Get the bit which is most at the left with dichotomy

I'm trying to understand how this following code works and I am not able to understand what happens here:

uint32_t mask[5] = { 0xFFFF0000, 0xFF00, 0xF0, 0b1100, 0b10 };
uint32_t shift[5] = { 16, 8, 4, 2, 1 };

char first_bit_left_dichotomy(uint32_t M) {
    char pos = 0;
    char i;
    for (i = 0; i <= 4; i++) {
        if (M & mask[i]) { 
            M = M >> shift[i]; 
            pos += shift[i]; 
        }
    }
    return pos;
}

Indeed, I have two questions please, first of all: if it was a size comparison shouldn't the mask be created in this order?

uint32_t mask[5] = { 0b100, 0b1100, 0xF0, 0xFF00, 0xFFFF0000 };

Thus, what does the program in the for loop please? With my research I understand & and >> and their bitwise behaviours, but what's the trick here because I guess it only and only compares with mask[0] since it's necessary the same size.

The algorithm follows the "divide and conquer" principle by applying a binary search on or bit pattern to figure out what the most significant bit is.

It basically halves the machine word with every cycle. The beauty of this is, that you always calculate MSB within 5 steps, regardless what 32 bit pattern you put in as the binary search has O(log2(n)) characteristics.

Let's pick two extremes to illustrate the behaviour and assume the word 0x00000001 as an input to the algorithm.
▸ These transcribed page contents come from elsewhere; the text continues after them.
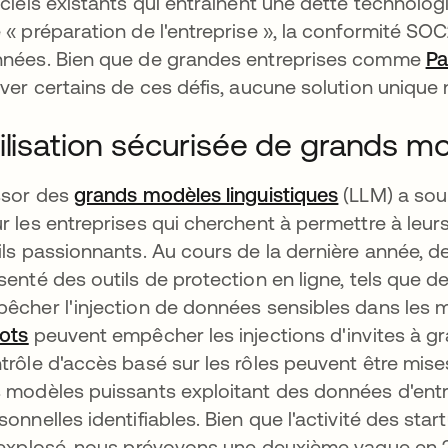
iciels existants qui entraînent une dette technolog
 « préparation de l'entreprise », la conformité SO
nées. Bien que de grandes entreprises comme
Pa
ever certains de ces défis, aucune solution unique n
ilisation sécurisée de grands mo
ssor des
grands modèles linguistiques
s’ouvre dan
(LLM) a sou
r les entreprises qui cherchent à permettre à le
ils passionnants. Au cours de la dernière année,
senté des outils de protection en ligne, tels que 
êcher l'injection de données sensibles dans les mo
ots
s’ouvre dans un nouvel onglet
peuvent empêcher les injections d'invites à gr
trôle d'accès basé sur les rôles peuvent être mises
 modèles puissants exploitant des données d'entr
sonnelles identifiables. Bien que l'activité des st
 explosé, nous prévoyons une deuxième vague en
We would expect it to output 0. What basically happens is:

0x00000001 & 0xFFFF0000 = 0x00000000
-> We don't shift anything, M=0x00000001, pos=0

0x00000001 & 0xFF00 = 0x0000
-> We don't shift anything, M=0x00000001, pos=0

0x00000001 & 0xF0 = 0x00
-> We don't shift anything, M=0x00000001, pos=0

0x00000001 & 0b1100 = 0x00
-> We don't shift anything, M=0x00000001, pos=0

0x00000001 & 0b10 = 0b0
-> We don't shift anything, M=0x00000001, pos=0

So we got our result within 5 steps. Imagine now doing a loop from left to right attempting the same thing: It would take 31 steps to get to the result.

Also the word 0x8FFFFFFF as an input to the algorithm would need 5 steps to get the expected result 31:

0x8FFFFFFF & 0xFFFF0000 = 0x8FFF0000
-> We shift by 16 right, M=0x8FFF, pos=16

0x8FFF & 0xFF00 = 0x8F00
-> We shift by 8 right, M=0x8F, pos=24

0x8F & 0xF0 = 0x80
-> We shift by 4 right, M=0x8, pos=28

0x8 & 0b1100 = 0x8
-> We shift by 2 right, M=0x2, pos=30

0x2 & 0b10 = 0x2
-> We shift by 1 right, M=0x1, pos=31

As you can see, both extremes took us exactly those 5 steps. Thanks to loop unrolling, conditional execution of instructions, etc. this is supposed to run quite fast, at least by far faster than looking for the MSB set from left to right in a loop.